Saved data entries
--- --- ---

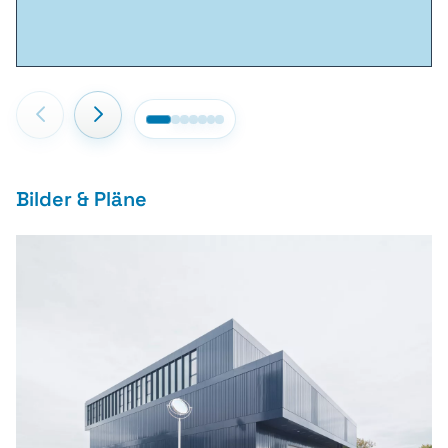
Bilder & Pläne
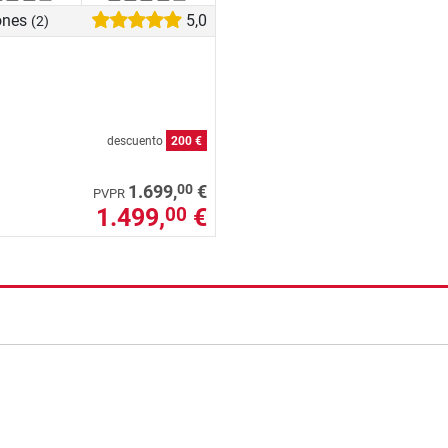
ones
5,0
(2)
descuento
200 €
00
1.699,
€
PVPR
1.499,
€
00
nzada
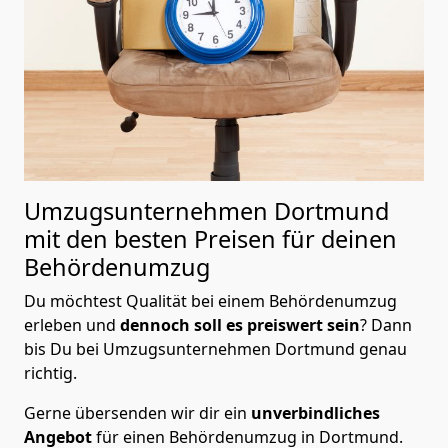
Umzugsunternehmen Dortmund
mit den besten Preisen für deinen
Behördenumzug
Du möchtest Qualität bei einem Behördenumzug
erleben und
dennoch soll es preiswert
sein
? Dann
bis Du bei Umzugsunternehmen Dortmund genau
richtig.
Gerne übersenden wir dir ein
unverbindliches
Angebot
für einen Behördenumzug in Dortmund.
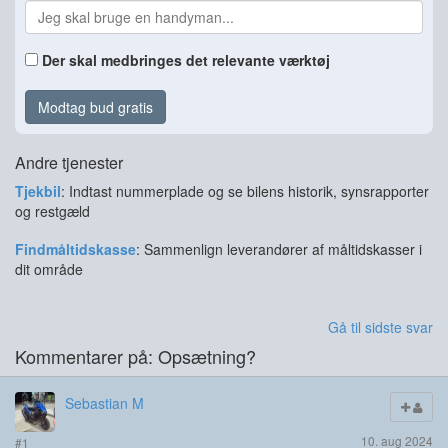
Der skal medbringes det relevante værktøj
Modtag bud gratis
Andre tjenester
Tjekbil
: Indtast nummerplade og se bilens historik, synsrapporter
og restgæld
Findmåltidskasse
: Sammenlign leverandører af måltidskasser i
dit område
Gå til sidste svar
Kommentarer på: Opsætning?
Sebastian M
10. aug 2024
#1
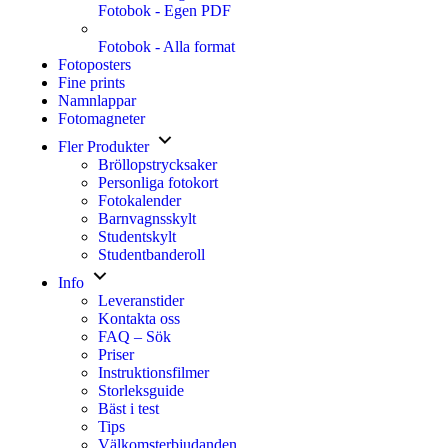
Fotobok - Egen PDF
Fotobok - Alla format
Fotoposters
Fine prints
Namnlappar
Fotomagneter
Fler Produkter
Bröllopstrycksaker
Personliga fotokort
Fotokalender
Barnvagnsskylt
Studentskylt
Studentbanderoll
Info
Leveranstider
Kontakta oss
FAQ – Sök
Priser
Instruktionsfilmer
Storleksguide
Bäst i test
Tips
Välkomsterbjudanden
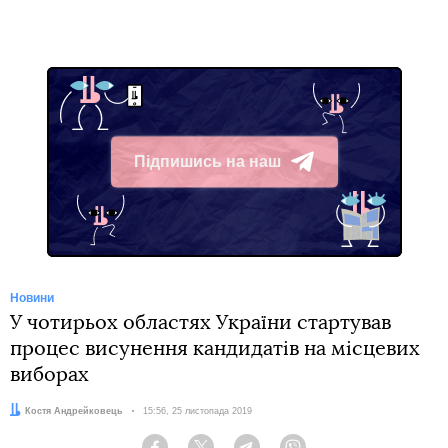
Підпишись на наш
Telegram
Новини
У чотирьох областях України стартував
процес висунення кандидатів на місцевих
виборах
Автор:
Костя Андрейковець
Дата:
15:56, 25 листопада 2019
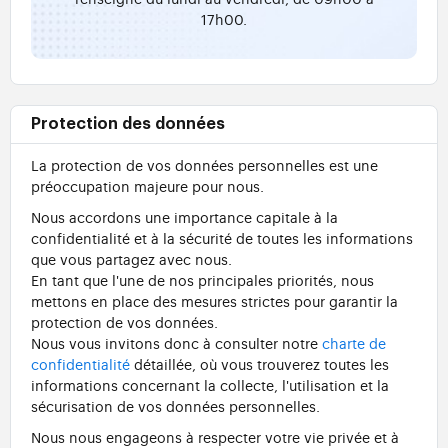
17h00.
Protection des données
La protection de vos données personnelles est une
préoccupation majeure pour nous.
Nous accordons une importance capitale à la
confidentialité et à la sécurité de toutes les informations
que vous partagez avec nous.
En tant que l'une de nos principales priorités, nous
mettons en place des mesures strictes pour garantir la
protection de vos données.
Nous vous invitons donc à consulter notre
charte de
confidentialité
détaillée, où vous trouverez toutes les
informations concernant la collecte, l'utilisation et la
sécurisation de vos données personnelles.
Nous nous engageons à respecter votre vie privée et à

--- --- ---

(WHAT YOU SHOULD DO): Return the lines above, from the one containing "informations concernant la" to the end, exactly as they stand.

(TASK SOLUTION):
informations concernant la collecte, l'utilisation et la
sécurisation de vos données personnelles.
Nous nous engageons à respecter votre vie privée et à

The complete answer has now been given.